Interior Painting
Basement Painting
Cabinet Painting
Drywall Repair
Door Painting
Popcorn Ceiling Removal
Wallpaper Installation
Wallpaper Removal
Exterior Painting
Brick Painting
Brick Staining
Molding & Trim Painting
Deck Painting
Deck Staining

Problem description » Copy, without any change, the lines above from the one containing "Popcorn Ceiling Removal" to the end, both ends included. Add nothing else.

Expected output »
Popcorn Ceiling Removal
Wallpaper Installation
Wallpaper Removal
Exterior Painting
Brick Painting
Brick Staining
Molding & Trim Painting
Deck Painting
Deck Staining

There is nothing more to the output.